Below are some records. How many of their lines contain the string "mais"? Give the number only.

Start of Data for analysis

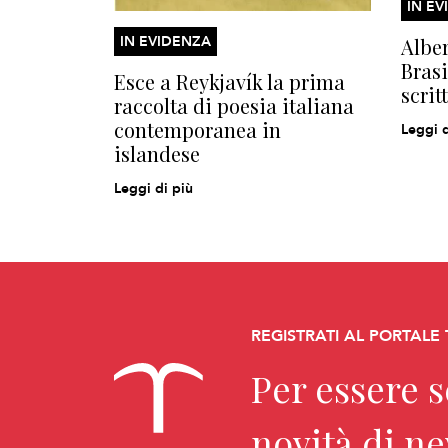
IN EV
IN EVIDENZA
Alber
Brasi
Esce a Reykjavík la prima
scrit
raccolta di poesia italiana
contemporanea in
Leggi d
islandese
Leggi di più
REGISTRATI AL PORTALE
Per essere 
novità di n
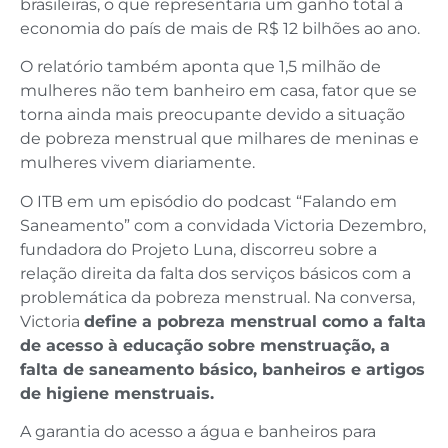
brasileiras, o que representaria um ganho total à
economia do país de mais de R$ 12 bilhões ao ano.
O relatório também aponta que 1,5 milhão de
mulheres não tem banheiro em casa, fator que se
torna ainda mais preocupante devido a situação
de pobreza menstrual que milhares de meninas e
mulheres vivem diariamente.
O ITB em um episódio do podcast “Falando em
Saneamento” com a convidada Victoria Dezembro,
fundadora do Projeto Luna, discorreu sobre a
relação direita da falta dos serviços básicos com a
problemática da pobreza menstrual. Na conversa,
Victoria
define a pobreza menstrual como a falta
de acesso à educação sobre menstruação, a
falta de saneamento básico, banheiros e artigos
de higiene menstruais.
A garantia do acesso a água e banheiros para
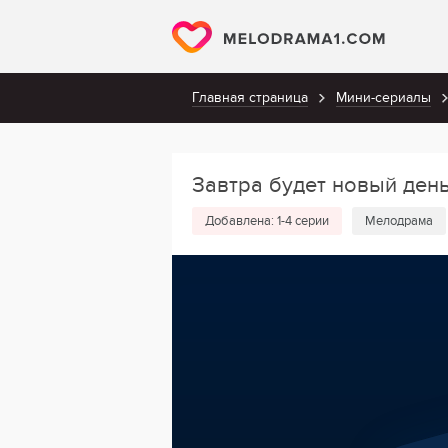
Главная страница
Мини-сериалы
Завтра будет новый ден
Добавлена: 1-4 серии
Мелодрама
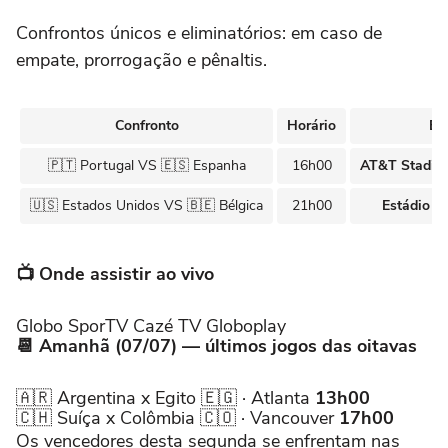
Confrontos únicos e eliminatórios: em caso de
empate, prorrogação e pênaltis.
Confronto
Horário
Est
🇵🇹
Portugal
VS
🇪🇸
Espanha
16h00
AT&T Stadiu
🇺🇸
Estados Unidos
VS
🇧🇪
Bélgica
21h00
Estádio de
📺 Onde assistir ao vivo
Globo
SporTV
Cazé TV
Globoplay
📆 Amanhã (07/07) — últimos jogos das oitavas
🇦🇷 Argentina x Egito 🇪🇬 · Atlanta
13h00
🇨🇭 Suíça x Colômbia 🇨🇴 · Vancouver
17h00
Os vencedores desta segunda se enfrentam nas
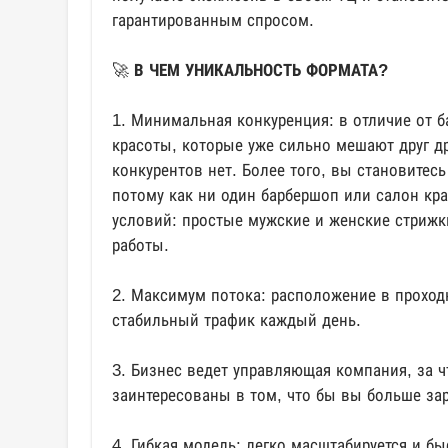
гарантированным спросом.
🚀
В ЧЕМ УНИКАЛЬНОСТЬ ФОРМАТА?
1. Минимальная конкуренция: в отличие от 
красоты, которые уже сильно мешают друг д
конкурентов нет. Более того, вы становитес
потому как ни один барбершоп или салон кра
условий: простые мужские и женские стрижки
работы.
2. Максимум потока: расположение в проход
стабильный трафик каждый день.
3. Бизнес ведет управляющая компания, за ч
заинтересованы в том, что бы вы больше за
4. Гибкая модель: легко масштабируется и б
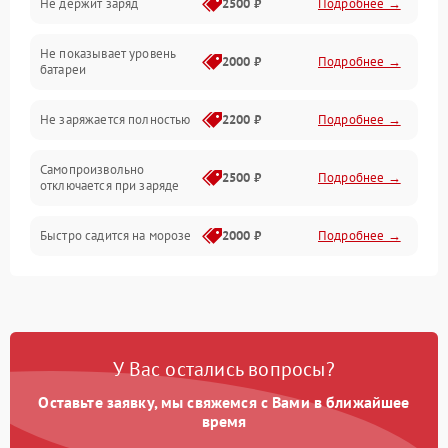
Не держит заряд
2500 ₽
Подробнее →
Подвеска и колеса
Не показывает уровень
Электроника и управление
2000 ₽
Подробнее →
батареи
Общие поломки
Не заряжается полностью
2200 ₽
Подробнее →
Режим работы
Самопроизвольно
2500 ₽
Подробнее →
отключается при заряде
Проблемы с механикой
Быстро садится на морозе
2000 ₽
Подробнее →
Батарея
Механические повреждения
У Вас остались вопросы?
Оставьте заявку, мы свяжемся с Вами в ближайшее
время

End of Data for analysis

__Task solution__. 2